The centuries-old mint that manufactured the medals, Monnaie de Paris, attributed their deterioration to a change in its varnish formula—a step it took to comply with a recent European Union regulation banning the anti-rust chemical chromium trioxide.

Big picture: The rusty taste in the mouths of Olympians who bit into LVMH’s medals hasn’t stopped it from reclaiming its spot as Europe’s largest company this week, overtaking the Danish pharma giant that makes Ozempic, Novo Nordisk.—SK

STAT

Mark Zuckerberg, Jeff Bezos, Elon Musk, Bernard Arnault, and Larry Ellison

Illustration: Francis Scialabba, Photos: Getty Images

Harvard dropout and gold chain enthusiast Mark Zuckerberg is on the path to becoming a literal trillionaire. According to a report by Oxfam, Zuck is one of five current billionaires—including Amazon founder Jeff Bezos, Oracle founder Larry Ellison, LVMH CEO Bernard Arnault, and Tesla CEO Elon Musk—who will each amass $1+ trillion in wealth within the next decade. A salute goes out to Musk, the world’s richest person, who could reach that milestone in just five years.

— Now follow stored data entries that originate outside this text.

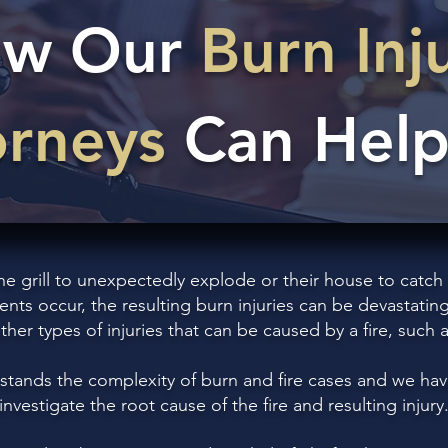
w Our
Burn Inj
orneys
Can Help
grill to unexpectedly explode or their house to catch on
ents occur, the resulting burn injuries can be devastating
other types of injuries that can be caused by a fire, such
stands the complexity of burn and fire cases and we hav
investigate the root cause of the fire and resulting injury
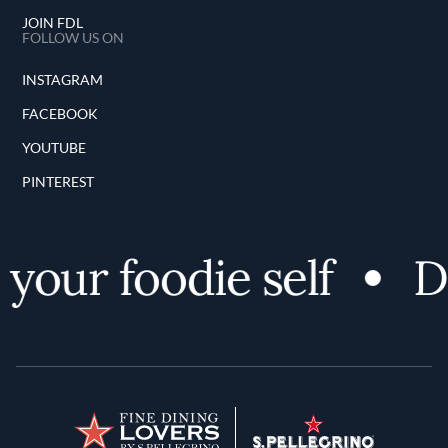
JOIN FDL
FOLLOW US ON
INSTAGRAM
FACEBOOK
YOUTUBE
PINTEREST
your foodie self
Di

Per the report, the combined wealth of the world’s 2,770 billionaires ballooned three times faster last year than the year before, to a staggering $15 trillion. They’ve parlayed those riches into political power, especially in the US, where four of the five soon-to-be trillionaires were in attendance at President Trump’s inauguration this week.—AE

NEWS

  • Instagram is reportedly offering creators cash bonuses of up to $50,000 a month if they post exclusively to Reels in an apparent effort to capitalize on TikTok’s uncertain status in the US.
  • Ichiro Suzuki became the first Japanese player elected to the Baseball Hall of Fame yesterday.
  • The FDA approved Johnson & Johnson’s nasal spray for depression as a standalone treatment.
  • Canadian Prime Minister Justin Trudeau promised a “robust” response if Donald Trump implements a 25% tariff on imports from the US’ northern neighbor.